* _Work to be completed_: Copy each line of the data that has "Widya" in it.

* _Dataset content_:
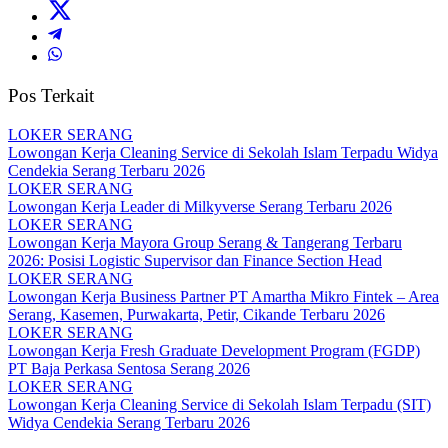
Pos Terkait
LOKER SERANG
Lowongan Kerja Cleaning Service di Sekolah Islam Terpadu Widya
Cendekia Serang Terbaru 2026
LOKER SERANG
Lowongan Kerja Leader di Milkyverse Serang Terbaru 2026
LOKER SERANG
Lowongan Kerja Mayora Group Serang & Tangerang Terbaru
2026: Posisi Logistic Supervisor dan Finance Section Head
LOKER SERANG
Lowongan Kerja Business Partner PT Amartha Mikro Fintek – Area
Serang, Kasemen, Purwakarta, Petir, Cikande Terbaru 2026
LOKER SERANG
Lowongan Kerja Fresh Graduate Development Program (FGDP)
PT Baja Perkasa Sentosa Serang 2026
LOKER SERANG
Lowongan Kerja Cleaning Service di Sekolah Islam Terpadu (SIT)
Widya Cendekia Serang Terbaru 2026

* _Solution to the exercise_:
Lowongan Kerja Cleaning Service di Sekolah Islam Terpadu Widya
Widya Cendekia Serang Terbaru 2026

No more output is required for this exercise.